There must have been millions of parents who have wondered whether it was a good choice or not to supplement their kid’s diet with protein powder.
Even those kids that participate in a lot in sports and other extra-mural activities – do they need protein powders as well, as adults take them?
In actual fact, most of the time, children do get enough protein from a balanced diet.
But when children consume less than the recommended dietary allowance because they are ill or have a metabolic condition, it may be possibly dangerous.
And so if they suffer from food intolerances and allergies, then protein supplementation might help.

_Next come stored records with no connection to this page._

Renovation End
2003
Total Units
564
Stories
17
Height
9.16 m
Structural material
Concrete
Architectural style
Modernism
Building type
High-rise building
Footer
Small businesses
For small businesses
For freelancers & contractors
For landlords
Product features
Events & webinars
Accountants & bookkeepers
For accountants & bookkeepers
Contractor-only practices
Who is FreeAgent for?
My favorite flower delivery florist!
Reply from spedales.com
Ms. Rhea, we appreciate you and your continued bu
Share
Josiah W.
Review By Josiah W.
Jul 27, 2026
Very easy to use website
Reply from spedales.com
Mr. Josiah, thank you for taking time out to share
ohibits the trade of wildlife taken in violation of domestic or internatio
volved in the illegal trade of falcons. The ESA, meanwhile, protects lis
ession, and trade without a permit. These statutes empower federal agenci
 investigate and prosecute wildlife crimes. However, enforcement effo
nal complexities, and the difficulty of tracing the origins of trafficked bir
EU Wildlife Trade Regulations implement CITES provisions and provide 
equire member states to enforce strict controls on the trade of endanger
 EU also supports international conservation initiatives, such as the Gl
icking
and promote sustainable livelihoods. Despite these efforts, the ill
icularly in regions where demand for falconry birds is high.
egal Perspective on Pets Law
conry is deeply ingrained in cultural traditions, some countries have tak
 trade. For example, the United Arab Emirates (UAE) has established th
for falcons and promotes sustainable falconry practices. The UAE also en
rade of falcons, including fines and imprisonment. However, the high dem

But too much protein or high protein intake can have negative effects as well whether it is from high protein foods or organic food supplements.

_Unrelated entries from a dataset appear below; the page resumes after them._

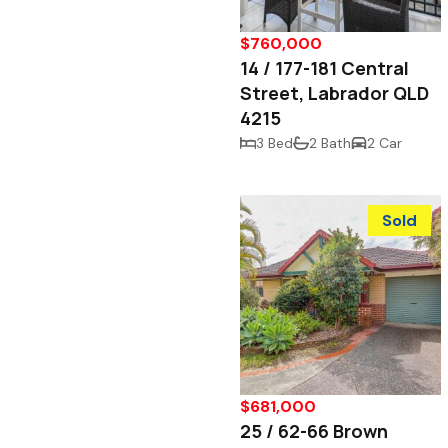
$760,000
14 / 177-181 Central
Street, Labrador QLD
4215
3 Bed
2 Bath
2 Car
Sold
$681,000
25 / 62-66 Brown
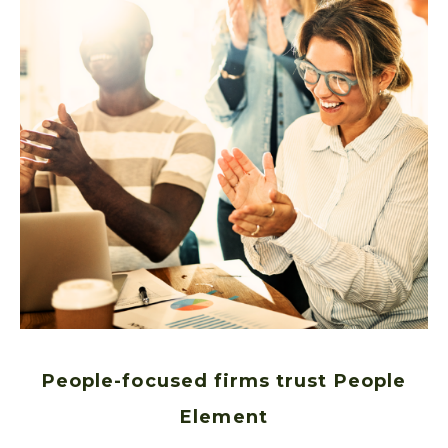
People-focused firms trust People
Element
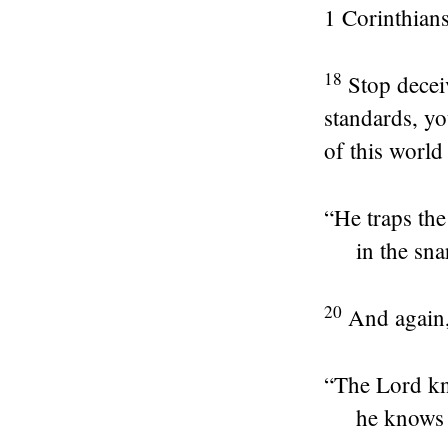
1 Corinthians
18
Stop decei
standards, yo
of this world
“He traps the
in the sna
20
And again
“The
Lord
kn
he knows 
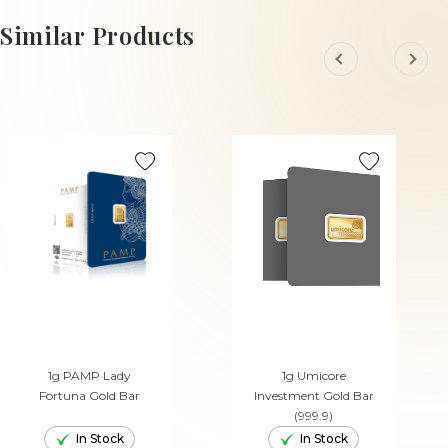
ADD TO CART
Similar Products
1g PAMP Lady
1g Umicore
Fortuna Gold Bar
Investment Gold Bar
(999.9)
In Stock
In Stock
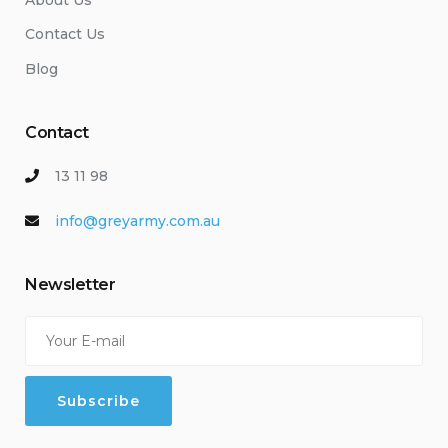
Contact Us
Blog
Contact
13 11 98
info@greyarmy.com.au
Newsletter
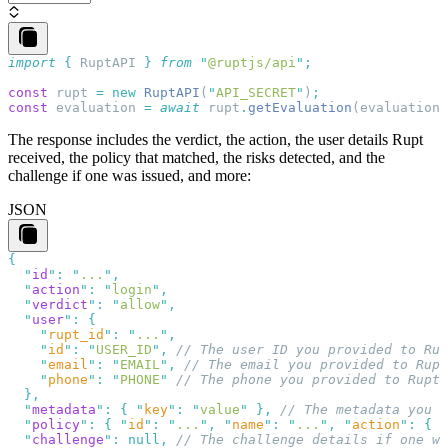
import
 {
 RuptAPI
 }
 from
 "
@ruptjs/api
"
const
 rupt
 =
 new
 RuptAPI
(
"
API_SECRET
"
)
const
 evaluation
 =
 await
 rupt
.
getEvaluation
(
evaluation_
The response includes the
verdict
, the
action
, the user details Rupt
received, the
policy
that matched, the
risks
detected, and the
challenge
if one was issued, and more:
JSON
  "
id
"
:
 "
...
"
  "
action
"
:
 "
login
"
  "
verdict
"
:
 "
allow
"
  "
user
"
:
    "
rupt_id
"
:
 "
...
"
    "
id
"
:
 "
USER_ID
"
,
    "
email
"
:
 "
EMAIL
"
,
    "
phone
"
:
 "
PHONE
"
  "
metadata
"
:
 {
 "
key
"
:
 "
value
"
 },
  "
policy
"
:
 {
 "
id
"
:
 "
...
"
,
 "
name
"
:
 "
...
"
,
 "
action
"
:
 {
 "
  "
challenge
"
:
 null
,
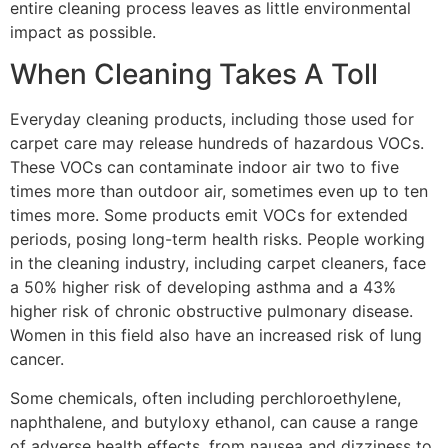
entire cleaning process leaves as little environmental
impact as possible.
When Cleaning Takes A
Toll
E
veryday cleaning products, including those used
for
carpet care
may release hundreds of hazardous VOCs.
These VOCs can contaminate indoor air two to five
times more than outdoor air, sometimes even up to ten
times more. Some products emit VOCs for extended
periods, posing long-term health risks.
P
eople working
in the cleaning industry, including carpet cleaners, face
a 50% higher risk of developing asthma and a 43%
higher risk of chronic obstructive pulmonary disease.
Women in this field also have an increased risk of lung
cancer​​​​​​.
Some
chemicals, often including perchloroethylene,
naphthalene, and butyloxy ethanol, can cause a range
of adverse health effects, from nausea and dizziness to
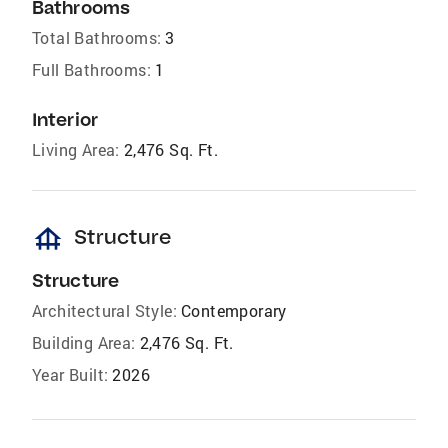
Bathrooms
Total Bathrooms:
3
Full Bathrooms:
1
Interior
Living Area:
2,476 Sq. Ft.
foundation
Structure
Structure
Architectural Style:
Contemporary
Building Area:
2,476 Sq. Ft.
Year Built:
2026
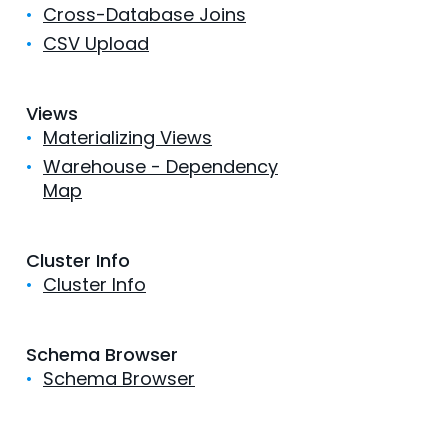
•
Cross-Database Joins
•
CSV Upload
Views
•
Materializing Views
•
Warehouse - Dependency
Map
Cluster Info
•
Cluster Info
Schema Browser
•
Schema Browser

There may be too much work on the child’s kidneys and threats of obesity from gaining weight too.
Here's What's In Store For You...
- Is Protein Powder Good For Kids? Risks and Alternatives
- So How Much Protein Do Kids Actually Need?
- Should You Let Your Kids Have Protein Supplements?
- What would be the best protein powder to choose for my kids?
- The Best Protein Powder for Kids That are Available on The Market
- Final Words on Your Kids and Protein Powders
Is Protein Powder Good For Kids? Risks and Alternatives
Limited evidence suggests that protein powders are beneficial for children
One report from 2015  said that many studies on this topic were too small – they don’t involve enough participants.
In the report, the researchers analyzed existing evidence of the effects of protein supplementation in children with chronic illnesses.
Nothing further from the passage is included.